*Directions*
Every line below between the one holding "улучшения и обеспечения работоспособности" and the one holding "Aeronáutico GRATIS", inclusive, should be copied exactly, and no other line.

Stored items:
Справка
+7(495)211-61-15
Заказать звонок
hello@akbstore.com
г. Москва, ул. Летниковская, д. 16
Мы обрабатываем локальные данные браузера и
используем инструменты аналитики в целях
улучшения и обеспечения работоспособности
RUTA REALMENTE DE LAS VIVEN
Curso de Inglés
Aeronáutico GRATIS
==
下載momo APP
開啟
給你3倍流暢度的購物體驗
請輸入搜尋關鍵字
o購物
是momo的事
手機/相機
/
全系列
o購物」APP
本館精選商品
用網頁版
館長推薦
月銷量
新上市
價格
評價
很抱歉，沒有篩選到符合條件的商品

*Task output*
улучшения и обеспечения работоспособности
RUTA REALMENTE DE LAS VIVEN
Curso de Inglés
Aeronáutico GRATIS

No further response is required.